Only lines holding the word "Beschäftigten" are wanted from the records; copy all of them.

(Beginning of Exercise inputs)

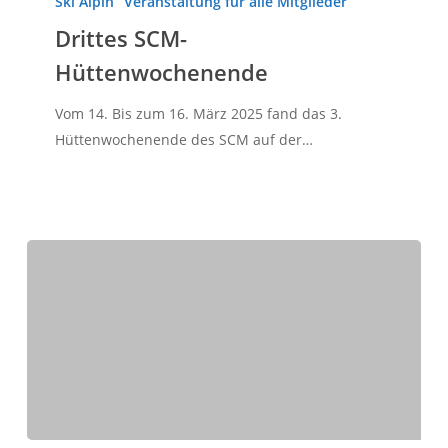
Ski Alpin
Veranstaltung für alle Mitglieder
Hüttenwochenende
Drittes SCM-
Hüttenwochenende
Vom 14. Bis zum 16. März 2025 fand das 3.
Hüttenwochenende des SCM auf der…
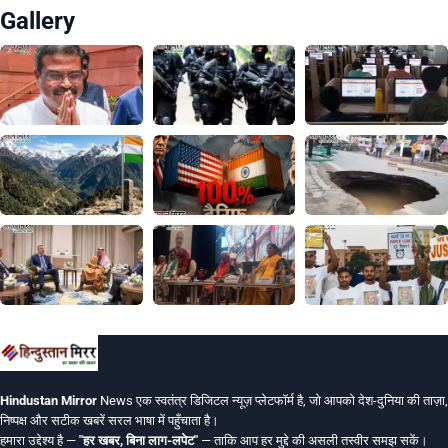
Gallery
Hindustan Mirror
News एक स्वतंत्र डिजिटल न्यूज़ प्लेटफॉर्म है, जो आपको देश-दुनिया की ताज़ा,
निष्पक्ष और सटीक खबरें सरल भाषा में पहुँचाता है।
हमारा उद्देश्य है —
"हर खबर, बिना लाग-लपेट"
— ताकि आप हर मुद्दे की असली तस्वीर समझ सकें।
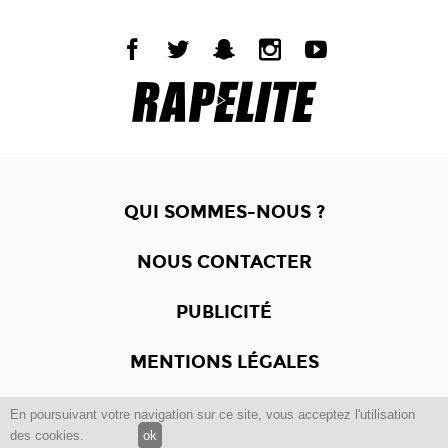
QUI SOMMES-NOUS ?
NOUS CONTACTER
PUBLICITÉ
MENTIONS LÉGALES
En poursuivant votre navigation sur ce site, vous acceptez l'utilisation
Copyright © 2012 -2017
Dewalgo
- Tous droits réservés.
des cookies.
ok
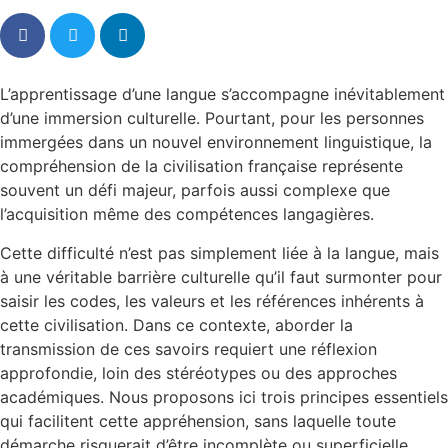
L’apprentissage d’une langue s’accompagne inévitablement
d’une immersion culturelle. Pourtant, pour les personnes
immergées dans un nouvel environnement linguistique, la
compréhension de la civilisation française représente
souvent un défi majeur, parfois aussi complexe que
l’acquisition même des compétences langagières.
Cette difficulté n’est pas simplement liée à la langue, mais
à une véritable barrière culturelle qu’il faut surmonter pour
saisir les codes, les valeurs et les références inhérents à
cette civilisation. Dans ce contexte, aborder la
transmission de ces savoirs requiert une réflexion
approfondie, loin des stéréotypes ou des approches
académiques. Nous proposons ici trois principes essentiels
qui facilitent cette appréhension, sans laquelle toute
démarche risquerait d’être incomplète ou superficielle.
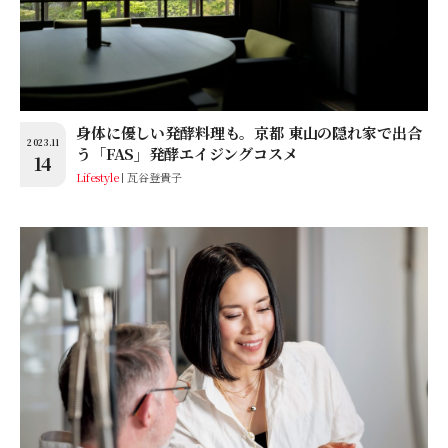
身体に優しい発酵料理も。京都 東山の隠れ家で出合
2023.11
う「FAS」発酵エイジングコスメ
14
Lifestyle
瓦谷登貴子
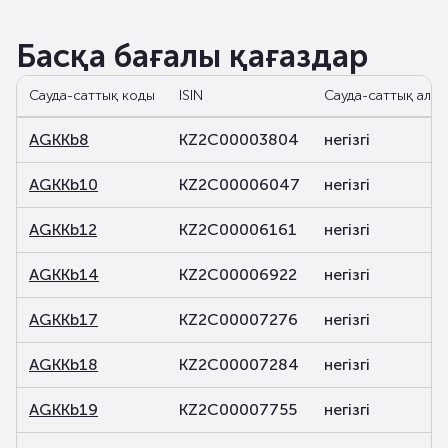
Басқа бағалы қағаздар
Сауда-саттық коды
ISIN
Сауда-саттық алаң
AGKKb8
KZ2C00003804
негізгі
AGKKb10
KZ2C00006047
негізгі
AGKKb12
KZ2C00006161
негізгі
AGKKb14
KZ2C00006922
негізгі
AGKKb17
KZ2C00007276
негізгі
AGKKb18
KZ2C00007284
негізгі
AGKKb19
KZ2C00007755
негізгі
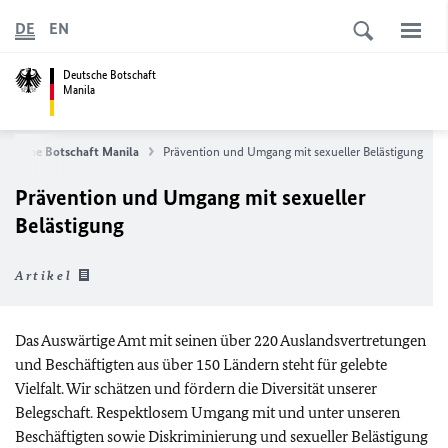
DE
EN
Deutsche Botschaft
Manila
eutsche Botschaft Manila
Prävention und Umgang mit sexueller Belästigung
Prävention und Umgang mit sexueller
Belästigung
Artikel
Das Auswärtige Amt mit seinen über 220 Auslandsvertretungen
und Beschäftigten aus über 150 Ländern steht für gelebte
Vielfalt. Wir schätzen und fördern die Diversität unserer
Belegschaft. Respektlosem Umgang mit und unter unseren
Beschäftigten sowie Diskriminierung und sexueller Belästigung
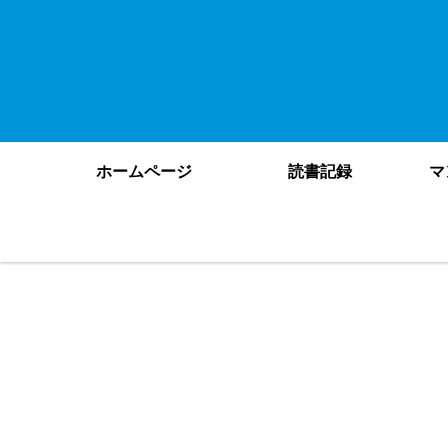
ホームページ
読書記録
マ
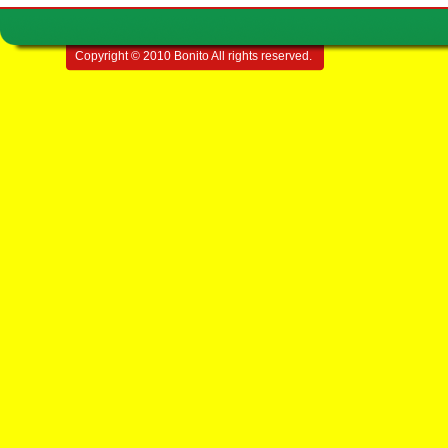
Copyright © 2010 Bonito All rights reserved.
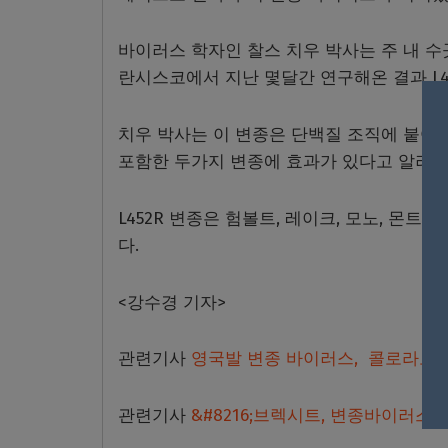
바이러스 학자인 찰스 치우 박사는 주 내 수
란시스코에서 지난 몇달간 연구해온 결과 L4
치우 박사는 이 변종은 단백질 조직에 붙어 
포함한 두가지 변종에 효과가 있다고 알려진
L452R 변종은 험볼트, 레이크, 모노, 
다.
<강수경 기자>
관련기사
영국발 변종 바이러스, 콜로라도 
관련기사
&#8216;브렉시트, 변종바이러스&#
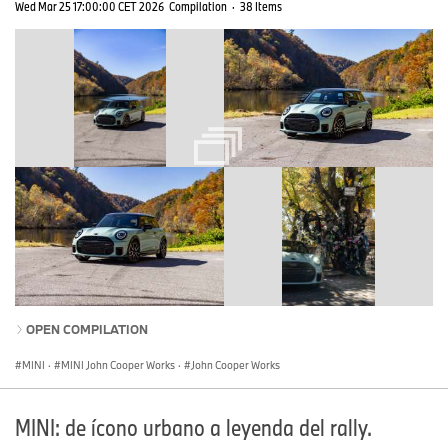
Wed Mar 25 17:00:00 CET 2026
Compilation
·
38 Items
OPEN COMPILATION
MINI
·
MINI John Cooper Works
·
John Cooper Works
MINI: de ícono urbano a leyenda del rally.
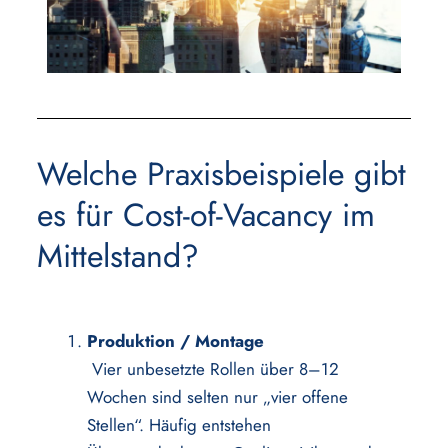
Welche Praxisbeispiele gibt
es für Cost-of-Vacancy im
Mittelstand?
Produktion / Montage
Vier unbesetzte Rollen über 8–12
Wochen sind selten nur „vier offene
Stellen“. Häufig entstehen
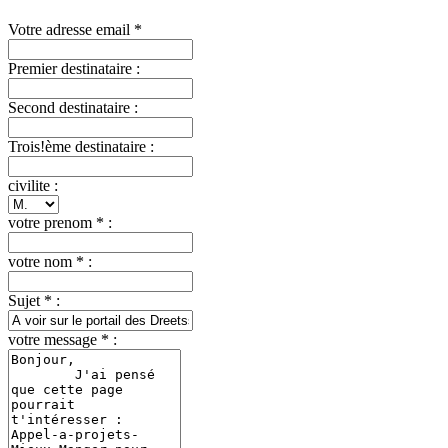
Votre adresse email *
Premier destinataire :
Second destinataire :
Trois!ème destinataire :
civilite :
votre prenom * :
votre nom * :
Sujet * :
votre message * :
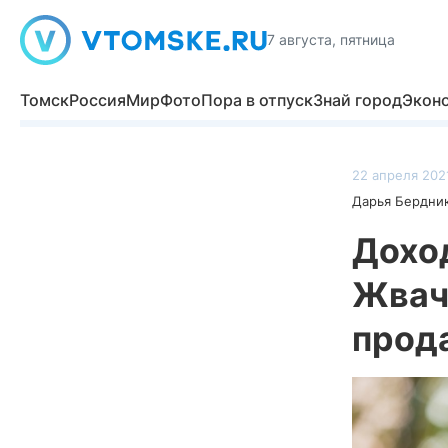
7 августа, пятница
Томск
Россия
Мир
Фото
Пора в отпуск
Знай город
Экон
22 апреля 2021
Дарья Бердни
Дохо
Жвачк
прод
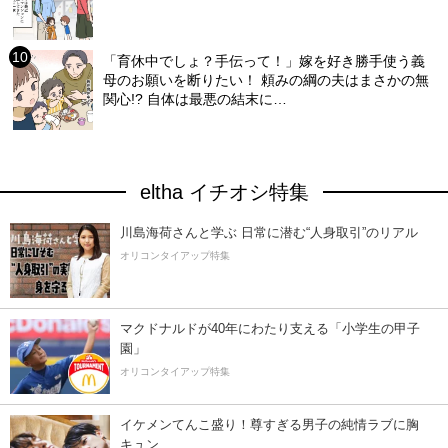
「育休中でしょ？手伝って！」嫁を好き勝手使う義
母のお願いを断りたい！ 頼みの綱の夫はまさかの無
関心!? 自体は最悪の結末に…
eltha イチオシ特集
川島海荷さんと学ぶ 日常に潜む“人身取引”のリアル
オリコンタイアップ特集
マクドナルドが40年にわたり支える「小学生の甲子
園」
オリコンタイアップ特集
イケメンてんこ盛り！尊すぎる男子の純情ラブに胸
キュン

(End of Exercise inputs)

- _Response box_
und Beschäftigten aus über 150 Ländern steht für gelebte
Beschäftigten sowie Diskriminierung und sexueller Belästigung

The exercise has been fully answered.